- Born: Wigan, England

Academic background
- Alma mater: The University of Salford (PhD)

Academic work
- Discipline: Engineering and Materials
- Sub-discipline: Tribology
- Institutions: University of Manchester
- Website: http://www.icam-online.org/about-us/governance/allan-matthews/

= Allan Matthews =

English materials engineer

Allan Matthews (1952) is professor of surface engineering and tribology at the University of Manchester and director of the Digitalised Surfaces Manufacturing Network.

== Education ==
Matthews attended Upholland Grammar School and completed his PhD at Salford University studying environmentally-friendly plasma-based processes, especially their use for coating industrial tools.

== Career ==
Matthews spent his early career in the UK aerospace industry, first with Hawker Siddeley Dynamics and then British Aerospace Dynamics Group.

He is known as an early pioneer of the discipline of surface engineering, having founded a laboratory to research that subject at Hull University in 1982, where he established and directed the Research Centre in Surface Engineering. He and his research group led significant breakthroughs in plasma-assisted processes for surface treatment and coatings, in particular in thermionically enhanced plasma processes for nitrogen and carbon-diffusion treatments of steels and titanium alloys, as well as oxide and nitride coatings to act as wear and heat-resisting barriers on cutting tools and aero-engine parts.
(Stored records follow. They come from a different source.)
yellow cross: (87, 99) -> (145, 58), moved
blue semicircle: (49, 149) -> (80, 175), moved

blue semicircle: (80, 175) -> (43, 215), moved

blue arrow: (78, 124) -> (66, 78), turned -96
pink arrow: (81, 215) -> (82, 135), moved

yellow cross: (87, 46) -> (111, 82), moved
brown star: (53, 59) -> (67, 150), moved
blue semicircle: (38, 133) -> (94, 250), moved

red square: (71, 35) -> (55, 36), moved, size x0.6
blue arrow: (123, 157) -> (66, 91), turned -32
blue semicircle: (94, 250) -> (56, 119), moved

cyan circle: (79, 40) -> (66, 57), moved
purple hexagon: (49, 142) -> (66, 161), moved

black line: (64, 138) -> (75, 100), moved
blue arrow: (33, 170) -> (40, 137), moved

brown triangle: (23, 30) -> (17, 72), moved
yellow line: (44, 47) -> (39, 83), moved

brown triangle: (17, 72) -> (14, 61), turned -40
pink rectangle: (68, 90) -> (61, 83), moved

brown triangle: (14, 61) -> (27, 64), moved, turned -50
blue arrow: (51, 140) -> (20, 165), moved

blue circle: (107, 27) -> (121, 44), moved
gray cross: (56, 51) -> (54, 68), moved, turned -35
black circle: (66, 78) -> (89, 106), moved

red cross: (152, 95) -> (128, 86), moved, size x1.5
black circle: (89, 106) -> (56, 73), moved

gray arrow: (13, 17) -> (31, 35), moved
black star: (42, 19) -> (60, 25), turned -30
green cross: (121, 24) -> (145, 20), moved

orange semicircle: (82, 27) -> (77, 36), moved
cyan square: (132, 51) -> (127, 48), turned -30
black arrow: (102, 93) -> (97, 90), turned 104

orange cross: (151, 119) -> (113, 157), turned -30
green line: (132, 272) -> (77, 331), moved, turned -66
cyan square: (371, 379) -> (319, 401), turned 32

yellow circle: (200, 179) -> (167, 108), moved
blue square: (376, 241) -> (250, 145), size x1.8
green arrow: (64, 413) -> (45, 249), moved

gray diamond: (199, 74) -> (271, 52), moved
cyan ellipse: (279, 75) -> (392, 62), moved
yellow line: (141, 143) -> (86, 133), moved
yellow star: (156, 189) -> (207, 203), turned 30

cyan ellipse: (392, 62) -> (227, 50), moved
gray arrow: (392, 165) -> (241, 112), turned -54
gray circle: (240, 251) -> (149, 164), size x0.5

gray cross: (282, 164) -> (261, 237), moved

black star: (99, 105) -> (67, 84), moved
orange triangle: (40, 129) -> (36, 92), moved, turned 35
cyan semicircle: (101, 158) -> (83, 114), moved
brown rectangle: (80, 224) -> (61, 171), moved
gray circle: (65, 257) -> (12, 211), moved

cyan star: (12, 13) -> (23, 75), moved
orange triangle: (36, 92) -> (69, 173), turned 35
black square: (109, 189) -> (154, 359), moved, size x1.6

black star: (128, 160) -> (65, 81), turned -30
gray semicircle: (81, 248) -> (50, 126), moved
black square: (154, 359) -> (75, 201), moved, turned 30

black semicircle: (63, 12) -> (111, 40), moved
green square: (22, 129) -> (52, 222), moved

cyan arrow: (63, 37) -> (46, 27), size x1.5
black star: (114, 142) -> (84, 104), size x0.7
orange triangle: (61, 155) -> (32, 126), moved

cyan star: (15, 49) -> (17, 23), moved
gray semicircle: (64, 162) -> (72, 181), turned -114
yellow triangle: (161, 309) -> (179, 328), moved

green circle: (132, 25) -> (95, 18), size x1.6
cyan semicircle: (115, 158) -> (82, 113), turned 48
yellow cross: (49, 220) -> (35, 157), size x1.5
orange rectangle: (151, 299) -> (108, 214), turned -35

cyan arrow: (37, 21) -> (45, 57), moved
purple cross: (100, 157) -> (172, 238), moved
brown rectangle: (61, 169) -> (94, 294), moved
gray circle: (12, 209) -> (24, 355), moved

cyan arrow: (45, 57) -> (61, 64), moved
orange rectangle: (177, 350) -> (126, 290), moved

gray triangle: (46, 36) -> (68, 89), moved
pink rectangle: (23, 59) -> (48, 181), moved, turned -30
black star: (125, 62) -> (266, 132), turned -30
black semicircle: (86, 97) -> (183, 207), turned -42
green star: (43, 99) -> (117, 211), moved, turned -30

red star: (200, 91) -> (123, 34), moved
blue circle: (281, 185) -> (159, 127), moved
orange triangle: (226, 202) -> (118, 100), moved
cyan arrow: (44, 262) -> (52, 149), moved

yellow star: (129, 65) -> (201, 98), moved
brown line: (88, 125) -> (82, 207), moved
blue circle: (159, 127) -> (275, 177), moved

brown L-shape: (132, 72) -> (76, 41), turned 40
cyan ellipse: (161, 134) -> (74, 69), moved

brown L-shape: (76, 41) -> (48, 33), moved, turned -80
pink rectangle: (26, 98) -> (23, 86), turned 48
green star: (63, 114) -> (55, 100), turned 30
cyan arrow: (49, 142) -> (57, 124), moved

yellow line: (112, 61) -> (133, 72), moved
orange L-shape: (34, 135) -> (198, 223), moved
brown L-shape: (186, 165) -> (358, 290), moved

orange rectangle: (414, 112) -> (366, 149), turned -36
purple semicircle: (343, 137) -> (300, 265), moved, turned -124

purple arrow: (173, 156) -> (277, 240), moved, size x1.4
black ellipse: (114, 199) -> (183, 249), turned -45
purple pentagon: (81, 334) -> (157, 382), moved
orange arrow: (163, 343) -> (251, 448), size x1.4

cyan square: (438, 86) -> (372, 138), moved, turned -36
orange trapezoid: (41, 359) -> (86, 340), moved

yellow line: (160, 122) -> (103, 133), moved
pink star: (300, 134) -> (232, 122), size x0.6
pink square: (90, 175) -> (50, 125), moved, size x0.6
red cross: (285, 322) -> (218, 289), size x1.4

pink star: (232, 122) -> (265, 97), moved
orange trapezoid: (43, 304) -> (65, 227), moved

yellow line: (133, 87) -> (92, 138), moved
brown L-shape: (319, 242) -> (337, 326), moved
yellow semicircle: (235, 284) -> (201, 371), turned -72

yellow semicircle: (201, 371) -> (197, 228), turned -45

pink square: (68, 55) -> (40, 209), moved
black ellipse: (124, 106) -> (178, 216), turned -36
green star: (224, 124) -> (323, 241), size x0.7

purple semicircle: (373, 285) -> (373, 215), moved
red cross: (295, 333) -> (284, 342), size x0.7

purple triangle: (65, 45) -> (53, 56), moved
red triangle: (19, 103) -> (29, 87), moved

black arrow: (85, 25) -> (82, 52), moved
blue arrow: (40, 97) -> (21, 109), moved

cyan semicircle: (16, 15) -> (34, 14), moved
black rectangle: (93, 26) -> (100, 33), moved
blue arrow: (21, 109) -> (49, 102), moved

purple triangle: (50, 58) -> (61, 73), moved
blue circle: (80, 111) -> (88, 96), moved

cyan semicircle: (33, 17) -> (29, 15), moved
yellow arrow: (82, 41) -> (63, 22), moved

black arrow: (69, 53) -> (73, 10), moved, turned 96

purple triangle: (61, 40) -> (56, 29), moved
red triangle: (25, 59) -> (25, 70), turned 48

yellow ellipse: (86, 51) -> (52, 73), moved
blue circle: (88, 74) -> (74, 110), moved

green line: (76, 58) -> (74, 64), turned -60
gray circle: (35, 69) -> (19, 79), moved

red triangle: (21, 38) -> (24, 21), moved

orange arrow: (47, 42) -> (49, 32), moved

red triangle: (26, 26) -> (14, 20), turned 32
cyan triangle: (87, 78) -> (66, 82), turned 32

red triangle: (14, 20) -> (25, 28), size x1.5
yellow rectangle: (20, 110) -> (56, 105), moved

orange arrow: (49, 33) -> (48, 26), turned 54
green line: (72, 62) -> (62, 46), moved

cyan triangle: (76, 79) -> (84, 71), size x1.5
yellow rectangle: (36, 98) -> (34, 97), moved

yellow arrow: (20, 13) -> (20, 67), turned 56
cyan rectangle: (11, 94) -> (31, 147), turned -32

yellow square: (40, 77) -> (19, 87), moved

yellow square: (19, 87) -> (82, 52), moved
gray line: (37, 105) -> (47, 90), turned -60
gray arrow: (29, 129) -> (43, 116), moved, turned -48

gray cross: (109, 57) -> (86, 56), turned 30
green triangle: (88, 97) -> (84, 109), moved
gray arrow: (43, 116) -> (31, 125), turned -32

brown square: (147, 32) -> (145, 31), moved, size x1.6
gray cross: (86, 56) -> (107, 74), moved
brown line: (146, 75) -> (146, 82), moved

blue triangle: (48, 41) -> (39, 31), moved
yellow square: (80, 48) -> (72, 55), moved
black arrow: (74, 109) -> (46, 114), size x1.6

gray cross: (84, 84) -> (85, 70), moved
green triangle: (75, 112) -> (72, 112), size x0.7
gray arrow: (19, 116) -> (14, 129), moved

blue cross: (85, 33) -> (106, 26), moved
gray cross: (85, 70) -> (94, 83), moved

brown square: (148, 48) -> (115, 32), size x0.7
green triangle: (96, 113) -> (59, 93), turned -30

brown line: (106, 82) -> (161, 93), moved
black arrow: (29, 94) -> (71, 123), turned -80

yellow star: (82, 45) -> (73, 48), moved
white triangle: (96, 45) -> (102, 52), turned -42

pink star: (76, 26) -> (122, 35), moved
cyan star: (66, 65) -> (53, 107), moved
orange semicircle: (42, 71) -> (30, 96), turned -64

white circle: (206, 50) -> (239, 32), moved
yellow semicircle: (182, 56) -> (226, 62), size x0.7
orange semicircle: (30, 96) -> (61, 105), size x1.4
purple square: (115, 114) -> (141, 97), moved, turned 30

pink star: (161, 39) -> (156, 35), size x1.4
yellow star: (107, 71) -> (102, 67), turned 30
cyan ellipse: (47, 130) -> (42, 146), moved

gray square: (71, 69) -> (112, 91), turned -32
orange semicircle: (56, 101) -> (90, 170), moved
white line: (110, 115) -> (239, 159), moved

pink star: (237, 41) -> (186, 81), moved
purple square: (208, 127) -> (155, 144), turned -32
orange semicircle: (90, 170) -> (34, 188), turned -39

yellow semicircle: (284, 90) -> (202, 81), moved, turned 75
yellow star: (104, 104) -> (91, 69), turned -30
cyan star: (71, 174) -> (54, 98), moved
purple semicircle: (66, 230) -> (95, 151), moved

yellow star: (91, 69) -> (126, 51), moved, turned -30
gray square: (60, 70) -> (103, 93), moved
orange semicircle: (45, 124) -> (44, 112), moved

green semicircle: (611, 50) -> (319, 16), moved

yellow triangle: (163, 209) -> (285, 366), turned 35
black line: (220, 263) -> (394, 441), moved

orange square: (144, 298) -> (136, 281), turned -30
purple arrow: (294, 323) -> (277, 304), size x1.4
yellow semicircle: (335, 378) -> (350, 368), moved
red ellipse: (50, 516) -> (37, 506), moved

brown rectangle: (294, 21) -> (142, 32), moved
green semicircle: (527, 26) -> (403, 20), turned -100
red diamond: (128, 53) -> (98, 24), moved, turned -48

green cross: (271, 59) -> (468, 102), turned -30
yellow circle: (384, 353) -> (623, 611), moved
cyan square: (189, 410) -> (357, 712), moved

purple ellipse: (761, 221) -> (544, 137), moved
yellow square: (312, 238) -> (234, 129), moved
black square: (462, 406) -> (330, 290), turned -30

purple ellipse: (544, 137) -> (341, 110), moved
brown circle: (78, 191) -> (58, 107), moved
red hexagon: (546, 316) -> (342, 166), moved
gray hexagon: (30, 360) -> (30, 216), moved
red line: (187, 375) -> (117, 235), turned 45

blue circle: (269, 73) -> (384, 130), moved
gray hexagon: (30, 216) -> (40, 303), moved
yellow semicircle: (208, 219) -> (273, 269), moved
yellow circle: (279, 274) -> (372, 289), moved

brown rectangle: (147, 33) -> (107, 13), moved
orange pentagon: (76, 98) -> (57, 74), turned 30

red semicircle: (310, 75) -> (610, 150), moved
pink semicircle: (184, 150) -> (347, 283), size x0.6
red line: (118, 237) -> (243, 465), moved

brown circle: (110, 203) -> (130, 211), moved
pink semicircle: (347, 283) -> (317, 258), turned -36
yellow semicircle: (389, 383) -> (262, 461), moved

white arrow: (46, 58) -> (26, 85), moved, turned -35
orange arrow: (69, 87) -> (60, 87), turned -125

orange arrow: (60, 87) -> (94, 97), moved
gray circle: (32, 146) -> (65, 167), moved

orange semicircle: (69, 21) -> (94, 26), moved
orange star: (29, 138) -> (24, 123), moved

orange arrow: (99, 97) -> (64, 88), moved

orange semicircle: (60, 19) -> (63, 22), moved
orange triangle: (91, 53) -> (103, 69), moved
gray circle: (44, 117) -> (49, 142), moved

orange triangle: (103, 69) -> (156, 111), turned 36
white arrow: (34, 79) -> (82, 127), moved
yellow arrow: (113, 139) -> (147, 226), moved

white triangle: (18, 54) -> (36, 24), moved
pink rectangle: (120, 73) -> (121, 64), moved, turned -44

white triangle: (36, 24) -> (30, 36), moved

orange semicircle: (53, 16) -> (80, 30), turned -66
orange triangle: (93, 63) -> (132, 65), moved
In 2002, he was invited to join the department of engineering materials at the University of Sheffield. There he continued research in plasma-based surface engineering and helped establish (and was executive director of) the Leonardo Centre for Tribology and Surface Technology, which was made possible through a benefaction by Dr. Peter Jost. In 2007 Matthews became head of department of materials science and engineering at the University of Sheffield.

In 2016, Matthews joined the academic staff in the School of Materials Science and Engineering at The University of Manchester. Later that year Matthews was appointed Director of the International Centre for Advanced Materials (bp-ICAM)], which is a $100 million collaboration between BP, The University of Manchester, Imperial College London, the University of Illinois at Urbana-Champaign and the University of Cambridge. In his tenure as Director, Matthews worked closely with the bp-ICAM Executive Director, Vernon Gibson CB FRS.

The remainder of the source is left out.